The push to make SAFER barriers more widespread is encouraging to Dale Earnhardt Jr., but NASCAR’s most popular driver believes further work can be done.

Rob Carr/Getty Images

As tracks and NASCAR officials reevaluate how to better protect drivers in the wake of Kyle Busch injuring himself in a wreck in February, Dale Earnhardt Jr. wants the renewed emphasis on safety to be never-ending.

“You never can be safe enough,” Earnhardt said Friday at Martinsville Speedway. “You never can do enough to be safe and keep the competitors safe and keep the fans safe. You never can do enough, so you shouldn’t ever stop trying. But unfortunately, it takes an accident like that to wake everybody up and make things happen.

“It’s real unfortunate to have to go through that whole process to really fire this thing kind of back up and get people moving on it.”

Busch broke his right leg and left foot when he struck an unprotected concrete wall during an Xfinity Series race at Daytona International Speedway. One of NASCAR’s biggest stars, Busch is out an indefinite amount of time and isn’t expected to return until early summer.

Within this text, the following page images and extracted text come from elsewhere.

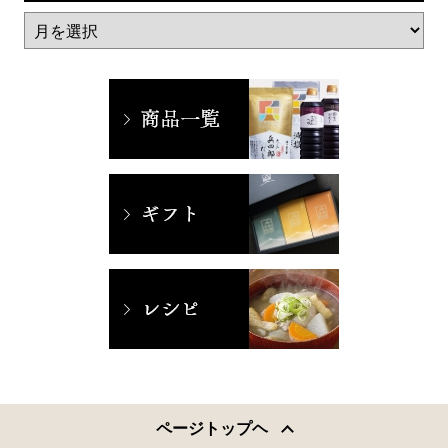
ページトップヘ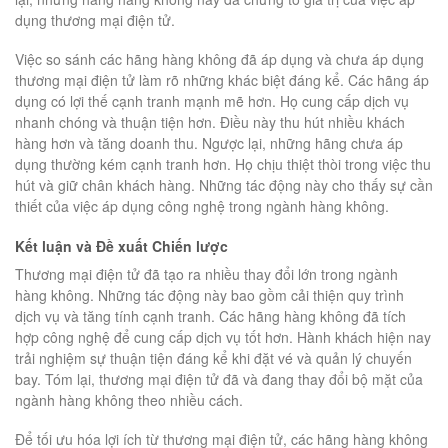
dụng thương mại điện tử.
Việc so sánh các hãng hàng không đã áp dụng và chưa áp dụng
thương mại điện tử làm rõ những khác biệt đáng kể. Các hãng áp
dụng có lợi thế cạnh tranh mạnh mẽ hơn. Họ cung cấp dịch vụ
nhanh chóng và thuận tiện hơn. Điều này thu hút nhiều khách
hàng hơn và tăng doanh thu. Ngược lại, những hãng chưa áp
dụng thường kém cạnh tranh hơn. Họ chịu thiệt thòi trong việc thu
hút và giữ chân khách hàng. Những tác động này cho thấy sự cần
thiết của việc áp dụng công nghệ trong ngành hàng không.
Kết luận và Đề xuất Chiến lược
Thương mại điện tử đã tạo ra nhiều thay đổi lớn trong ngành
hàng không. Những tác động này bao gồm cải thiện quy trình
dịch vụ và tăng tính cạnh tranh. Các hãng hàng không đã tích
hợp công nghệ để cung cấp dịch vụ tốt hơn. Hành khách hiện nay
trải nghiệm sự thuận tiện đáng kể khi đặt vé và quản lý chuyến
bay. Tóm lại, thương mại điện tử đã và đang thay đổi bộ mặt của
ngành hàng không theo nhiều cách.
Để tối ưu hóa lợi ích từ thương mại điện tử, các hãng hàng không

In the aftermath, just about every NASCAR track has sought to install additional SAFER (Steel and Foam Energy Reduction) barriers. In some instances tracks have used stacks of tires to cover bare walls, including Martinsville.

“I guess their intent over time, is to get SAFER barriers where they feel like they need it,” Earnhardt said. “And until then, we’ll have these tires in those areas.”

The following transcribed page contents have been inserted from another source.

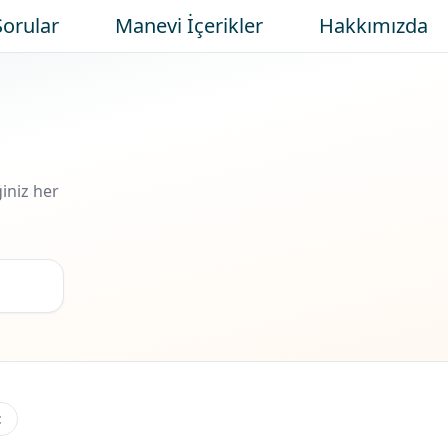
Sorular
Manevi İçerikler
Hakkımızda
iniz her
t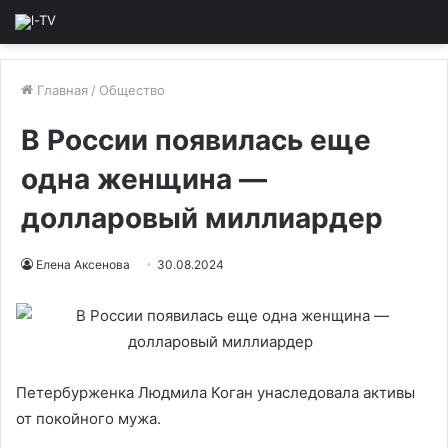
Главная
/
Общество
В России появилась еще
одна женщина —
долларовый миллиардер
Елена Аксенова
30.08.2024
Петербурженка Людмила Коган унаследовала активы
от покойного мужа.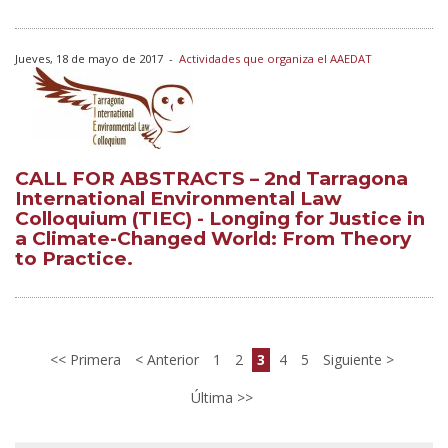
Jueves, 18 de mayo de 2017
-
Actividades que organiza el AAEDAT
CALL FOR ABSTRACTS – 2nd Tarragona
International Environmental Law
Colloquium (TIEC) - Longing for Justice in
a Climate-Changed World: From Theory
to Practice.
Primera
Anterior
1
2
3
4
5
Siguiente
Última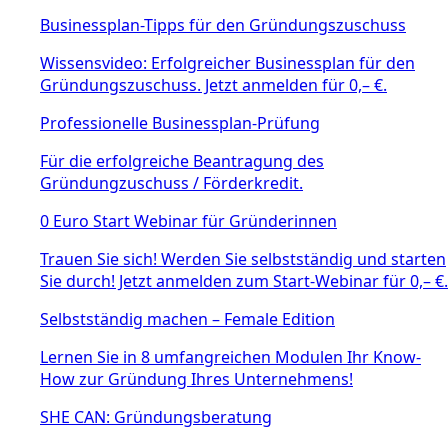
Businessplan-Tipps für den Gründungszuschuss
Wissensvideo: Erfolgreicher Businessplan für den
Gründungszuschuss. Jetzt anmelden für 0,– €.
Professionelle Businessplan-Prüfung
Für die erfolgreiche Beantragung des
Gründungzuschuss / Förderkredit.
0 Euro Start Webinar für Gründerinnen
Trauen Sie sich! Werden Sie selbstständig und starten
Sie durch! Jetzt anmelden zum Start-Webinar für 0,– €.
Selbstständig machen – Female Edition
Lernen Sie in 8 umfangreichen Modulen Ihr Know-
How zur Gründung Ihres Unternehmens!
SHE CAN: Gründungsberatung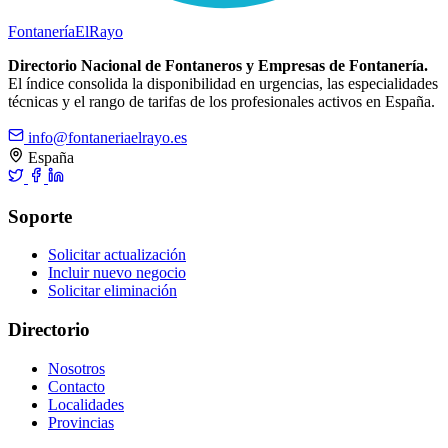
Fontanería
ElRayo
Directorio Nacional de Fontaneros y Empresas de Fontanería.
El índice consolida la disponibilidad en urgencias, las especialidades
técnicas y el rango de tarifas de los profesionales activos en España.
info@fontaneriaelrayo.es
España
Soporte
Solicitar actualización
Incluir nuevo negocio
Solicitar eliminación
Directorio
Nosotros
Contacto
Localidades
Provincias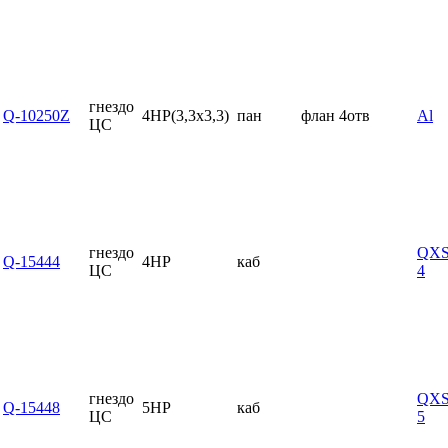
гнездо
Q-10250Z
4HP(3,3x3,3)
пан
флан 4отв
Al
ЦС
гнездо
QXS
Q-15444
4HP
каб
ЦС
4
гнездо
QXS
Q-15448
5HP
каб
ЦС
5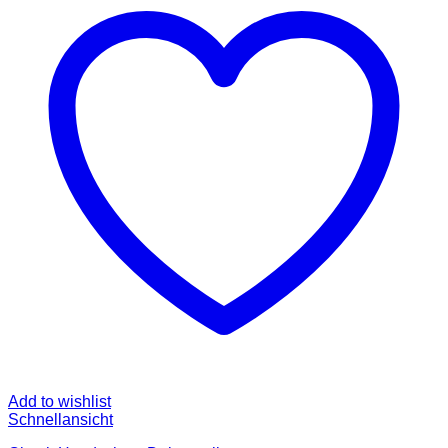
Add to wishlist
Schnellansicht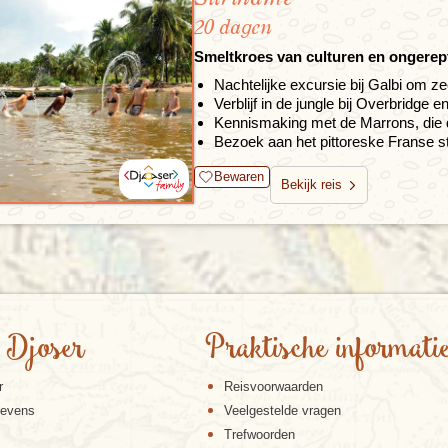
20 dagen
Smeltkroes van culturen en ongere
Nachtelijke excursie bij Galbi om z
Verblijf in de jungle bij Overbridge
Kennismaking met de Marrons, die de
Bezoek aan het pittoreske Franse s
Bewaren
Bekijk reis
 Djoser
Praktische informati
r
Reisvoorwaarden
gevens
Veelgestelde vragen
Trefwoorden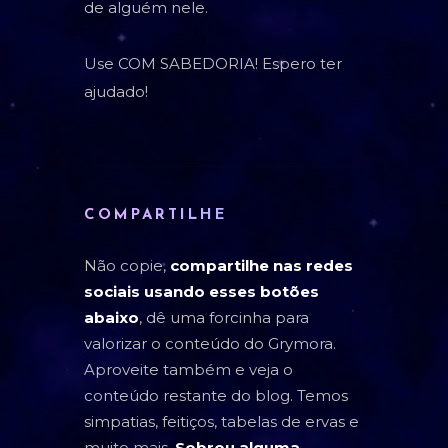
de alguém nele.
Use COM SABEDORIA! Espero ter
ajudado!
COMPARTILHE
Não copie,
compartilhe nas redes
sociais usando esses botões
abaixo
, dê uma forcinha para
valorizar o conteúdo do Grymora.
Aproveite também e veja o
conteúdo restante do blog. Temos
simpatias, feitiços, tabelas de ervas e
muito mais.
Sobrou alguma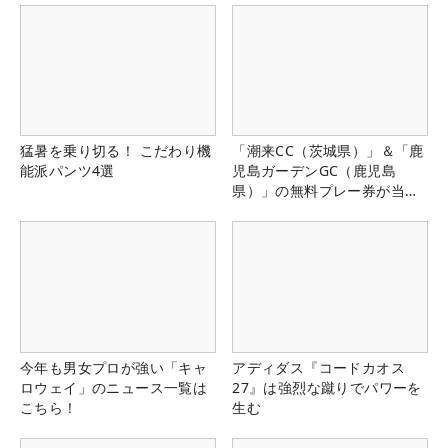
猛暑を乗り切る！ こだわり機
「潮来CC（茨城県）」＆「鹿
能派パンツ4選
児島ガーデンGC（鹿児島
県）」の無料プレー券が当た
る！！
今年も男女プロが強い「キャ
アディダス『コードカオス
ロウェイ」のニュース一覧は
27』は強烈な蹴りでパワーを
こちら！
生む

Made of energy-absorbent materials, SAFER barriers greatly lessen the impact on a driver and decrease the likelihood of injury. But at $500 per foot, the so-called “soft walls” are expensive and many tracks are reluctant to install them on every wall a driver could strike. NASCAR only requires SAFER barriers to cover walls located in the turns.

Earnhardt lauds NASCAR’s effort to make racing safer. Shortly after Earnhardt’s father died on the final lap of the 2001 Daytona 500, NASCAR required drivers to use a head-and-neck restraint system, and in 2004 mandated that tracks install SAFER barriers.

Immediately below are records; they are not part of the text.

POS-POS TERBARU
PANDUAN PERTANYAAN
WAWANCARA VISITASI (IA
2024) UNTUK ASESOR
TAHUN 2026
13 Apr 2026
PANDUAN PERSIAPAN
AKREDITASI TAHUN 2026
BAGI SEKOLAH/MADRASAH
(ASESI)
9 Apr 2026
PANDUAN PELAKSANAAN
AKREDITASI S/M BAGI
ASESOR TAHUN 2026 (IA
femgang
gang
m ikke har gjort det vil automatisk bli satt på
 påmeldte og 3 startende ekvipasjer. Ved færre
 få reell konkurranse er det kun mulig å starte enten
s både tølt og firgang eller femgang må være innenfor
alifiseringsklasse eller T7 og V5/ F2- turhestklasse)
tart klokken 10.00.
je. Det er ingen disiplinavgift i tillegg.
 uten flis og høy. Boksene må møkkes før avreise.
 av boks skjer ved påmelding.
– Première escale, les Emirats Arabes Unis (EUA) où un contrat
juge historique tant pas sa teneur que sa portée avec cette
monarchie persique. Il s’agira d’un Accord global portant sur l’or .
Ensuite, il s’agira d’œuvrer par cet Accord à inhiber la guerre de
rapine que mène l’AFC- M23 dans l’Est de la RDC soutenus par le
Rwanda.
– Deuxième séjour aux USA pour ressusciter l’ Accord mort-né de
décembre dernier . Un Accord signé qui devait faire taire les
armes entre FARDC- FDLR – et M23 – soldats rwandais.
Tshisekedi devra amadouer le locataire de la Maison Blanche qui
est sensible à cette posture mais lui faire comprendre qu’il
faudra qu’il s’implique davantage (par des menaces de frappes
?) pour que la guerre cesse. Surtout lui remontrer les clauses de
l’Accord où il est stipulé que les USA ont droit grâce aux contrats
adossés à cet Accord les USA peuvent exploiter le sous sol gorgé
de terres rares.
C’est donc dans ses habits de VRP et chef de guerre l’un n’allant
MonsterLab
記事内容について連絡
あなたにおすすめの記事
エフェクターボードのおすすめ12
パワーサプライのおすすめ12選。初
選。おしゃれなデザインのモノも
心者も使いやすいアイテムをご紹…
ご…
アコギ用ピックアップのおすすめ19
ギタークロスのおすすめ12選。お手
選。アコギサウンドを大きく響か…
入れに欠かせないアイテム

“NASCAR does a good job of bringing us in at Daytona every year, showing us what they have studied and what they have learned and why we are doing this, why they are asking us to change to something else and why they are bringing in something new,” Earnhardt said. “But we have only just scratched the surface on how safe the headrests can be and where we are with harnesses. We keep improving and adding and changing that.”

Earnhardt compared where NASCAR currently resides safety-wise to a footrace, saying, “We probably are only 1 foot in a 100-yard race on how good these headrests and head restraints can get.”

What he would like to see is more work done to improve safety measures inside the car -- features such as seat belts and seats, which Earnhardt says drivers mold and configure to their liking by cutting and removing padding.

“There is so much more to understand and learn and improve on these things,” Earnhardt said. “There is a lot to be understood and improved on. ... There are all kinds of things that we can improve on as far as the protocol and the steps we take to understand as drivers and understand with NASCAR what the best scenario is for us as drivers.”

More than anything Earnhardt doesn’t want complacency to set in, which he feels has happened in recent years.

“We’ve got to keep trying to improve all the time and never really let it plane out -- always keep trying to improve,” he said.